A relatora constatou ainda que
21% da população do Nordeste não consegue satisfazer adequadamente suas
necessidades hídricas - ademais, diz Catarina, os projetos de irrigação para
agricultura em larga escala no semiárido estão secando poços de água para
consumo das famílias. No Norte, 100% da população enfrenta falta de água ao
menos uma vez por mês. Mesmo em cidades desenvolvidas, como o Rio de Janeiro,
há regiões com graves deficiências. No Complexo do Alemão, segundo observou
Catarina, a água chega apenas duas vezes por semana, e a população fica com
pouca água por mais de um mês durante o verão. Com isso, os moradores são
obrigados a armazenar água quase sempre em más condições de higiene.
As diferenças são igualmente
significativas quando o fator de comparação é a renda. Nos domicílios cujas
famílias ganham até um quarto de salário mínimo, o abastecimento de água é 35%
inferior ao necessário, enquanto nos domicílios onde a renda é superior a 5
salários mínimos o déficit é de menos de 5%.
Mesmo em cidades onde
supostamente a água é tratada, a qualidade não é a recomendada. Segundo números
apresentados por Catarina, 52 milhões de brasileiros recebem água desse tipo.
Ela disse ter ouvido vários relatos de pessoas que, ao ingerirem a água
"tratada", tiveram várias doenças. "No Brasil", constatou
Catarina, "a esmagadora maioria das pessoas que têm meios para fazê-lo
bebe água engarrafada."
Para ela, o Plansab deveria
ter maior ênfase na redução dessas desigualdades. O grande desafio, segundo
Catarina, é a incapacidade da maioria dos municípios mais pobres de apresentar
projetos de saneamento para obter o financiamento federal.
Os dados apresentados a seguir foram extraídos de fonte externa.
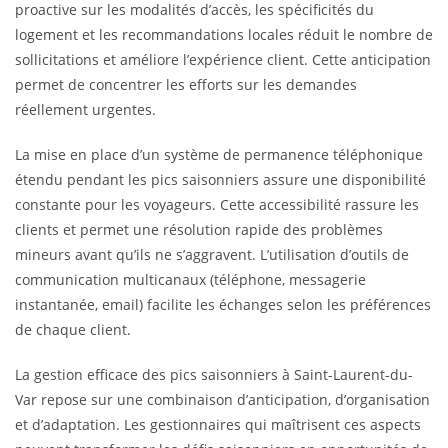
proactive sur les modalités d’accès, les spécificités du
logement et les recommandations locales réduit le nombre de
sollicitations et améliore l’expérience client. Cette anticipation
permet de concentrer les efforts sur les demandes
réellement urgentes.
La mise en place d’un système de permanence téléphonique
étendu pendant les pics saisonniers assure une disponibilité
constante pour les voyageurs. Cette accessibilité rassure les
clients et permet une résolution rapide des problèmes
mineurs avant qu’ils ne s’aggravent. L’utilisation d’outils de
communication multicanaux (téléphone, messagerie
instantanée, email) facilite les échanges selon les préférences
de chaque client.
La gestion efficace des pics saisonniers à Saint-Laurent-du-
Var repose sur une combinaison d’anticipation, d’organisation
et d’adaptation. Les gestionnaires qui maîtrisent ces aspects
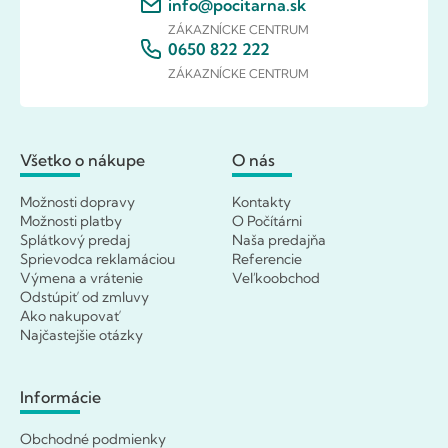
info@pocitarna.sk
ZÁKAZNÍCKE CENTRUM
0650 822 222
ZÁKAZNÍCKE CENTRUM
Všetko o nákupe
O nás
Možnosti dopravy
Kontakty
Možnosti platby
O Počítárni
Splátkový predaj
Naša predajňa
Sprievodca reklamáciou
Referencie
Výmena a vrátenie
Veľkoobchod
Odstúpiť od zmluvy
Ako nakupovať
Najčastejšie otázky
Informácie
Obchodné podmienky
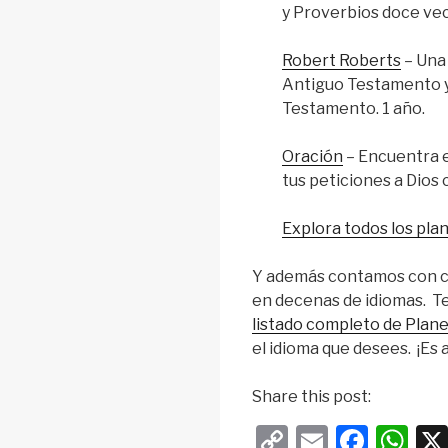
y Proverbios doce vec
Robert Roberts
– Una 
Antiguo Testamento y
Testamento. 1 año.
Oración
– Encuentra e
tus peticiones a Dios c
Explora todos los pla
Y además contamos con ci
en decenas de idiomas. Te
listado completo de Plan
el idioma que desees. ¡Es a
Share this post:
C
E
F
W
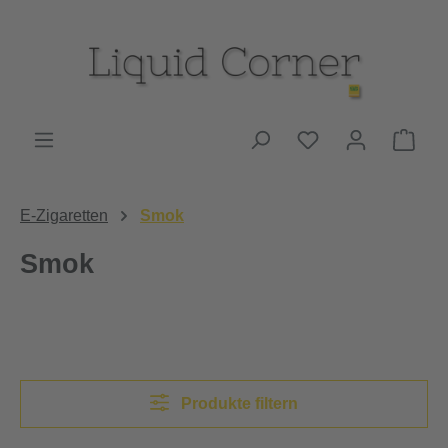
Zum Hauptinhalt springen
Du hast 0 Produk
Ware
E-Zigaretten
Smok
Smok
Produkte filtern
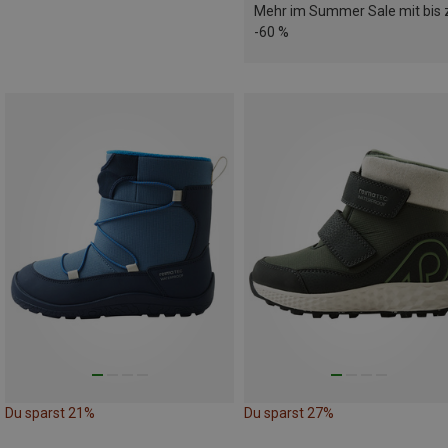
Mehr im Summer Sale mit bis 
-60 %
Du sparst 21%
Du sparst 27%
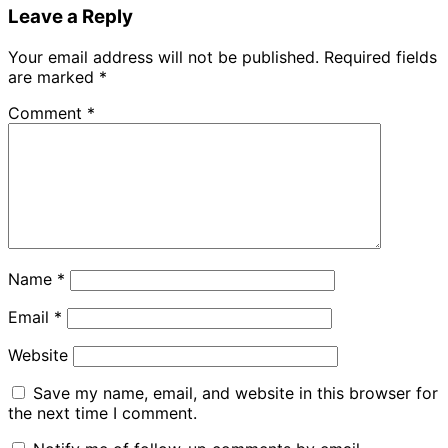
Leave a Reply
Your email address will not be published.
Required fields
are marked
*
Comment
*
Name
*
Email
*
Website
Save my name, email, and website in this browser for
the next time I comment.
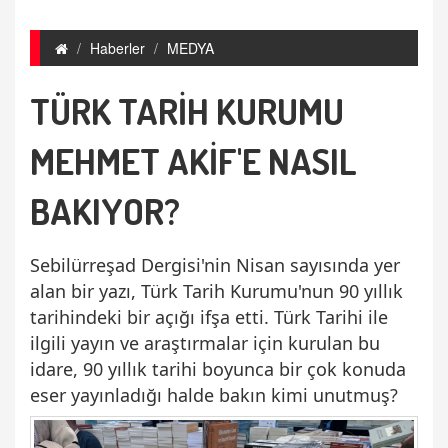
Haberler
MEDYA
TÜRK TARİH KURUMU
MEHMET AKİF'E NASIL
BAKIYOR?
Sebilürreşad Dergisi'nin Nisan sayısında yer
alan bir yazı, Türk Tarih Kurumu'nun 90 yıllık
tarihindeki bir açığı ifşa etti. Türk Tarihi ile
ilgili yayın ve araştırmalar için kurulan bu
idare, 90 yıllık tarihi boyunca bir çok konuda
eser yayınladığı halde bakın kimi unutmuş?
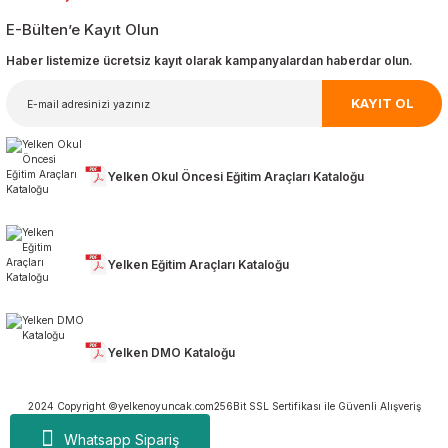
E-Bülten’e Kayıt Olun
Haber listemize ücretsiz kayıt olarak kampanyalardan haberdar olun.
KAYIT OL
Yelken Okul Öncesi Eğitim Araçları Kataloğu
Yelken Eğitim Araçları Kataloğu
Yelken DMO Kataloğu
2024 Copyright ©yelkenoyuncak.com
256Bit SSL Sertifikası ile Güvenli Alışveriş
Whatsapp Sipariş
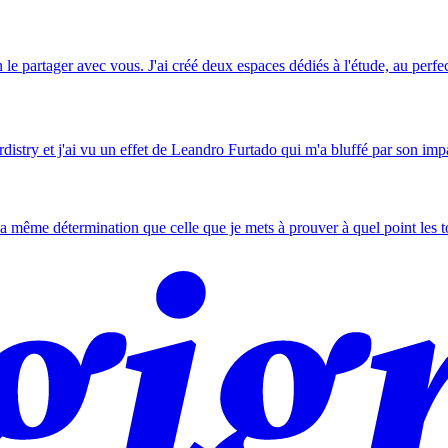
 le partager avec vous. J'ai créé deux espaces dédiés à l'étude, au perfec
rdistry et j'ai vu un effet de Leandro Furtado qui m'a bluffé par son impa
a même détermination que celle que je mets à prouver à quel point les tou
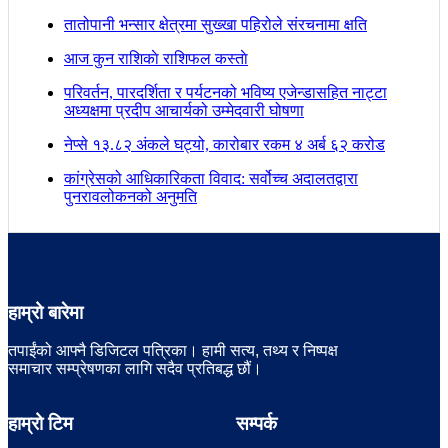
तातोपानी भन्सार क्षेत्रमा सुख्खा पहिरोले संरचनामा क्षति
आज कुन राशिकाे राशिफल कस्ताे
परिवर्तन, पारदर्शिता र पर्यटनको भविष्य एजेन्डासहित नाट्टा
अध्यक्षमा प्रदीप आचार्यको उम्मेदवारी घोषणा
नेप्से १३.८२ अंकले घट्यो, कारोबार रकम ४ अर्ब ६२ करोड
कांग्रेसको आधिकारिकता विवाद: सर्वोच्च अदालतद्वारा
पुनरावलोकनको अनुमति
हाम्रो बारेमा
तपाईंको आफ्नै डिजिटल पत्रिका। हामी सत्य, तथ्य र निष्पक्ष
समाचार सम्प्रेषणका लागि सदैव प्रतिबद्ध छौं।
हाम्रो टिम
सम्पर्क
Catarina criticou também a
enorme quantidade de órgãos do governo envolvidos nos empreendimentos de
saneamento. Ela contabilizou nada menos que 7 Ministérios e 14 programas
federais nessa área, o que, em sua visão, gera falta de coordenação. Além
disso, vários municípios não dispõem de regulação sobre saneamento, gerando
conflitos legais e políticos.
As deficiências de saneamento
resultam em prejuízos para o sistema de saúde pública e geram impacto direto na
capacidade do País de gerar riqueza. "O investimento no saneamento faz
sentido não só em termos de direitos humanos, mas igualmente de uma perspectiva
econômica e de desenvolvimento", comentou Catarina. Ela enfatizou que,
apesar da melhora, encontrou muitos brasileiros "para os quais o direito
humano à água e ao esgoto tratados ainda constitui uma realidade
distante". Para ela, tal situação "não condiz com os avanços do
Brasil de hoje". Difícil de discordar.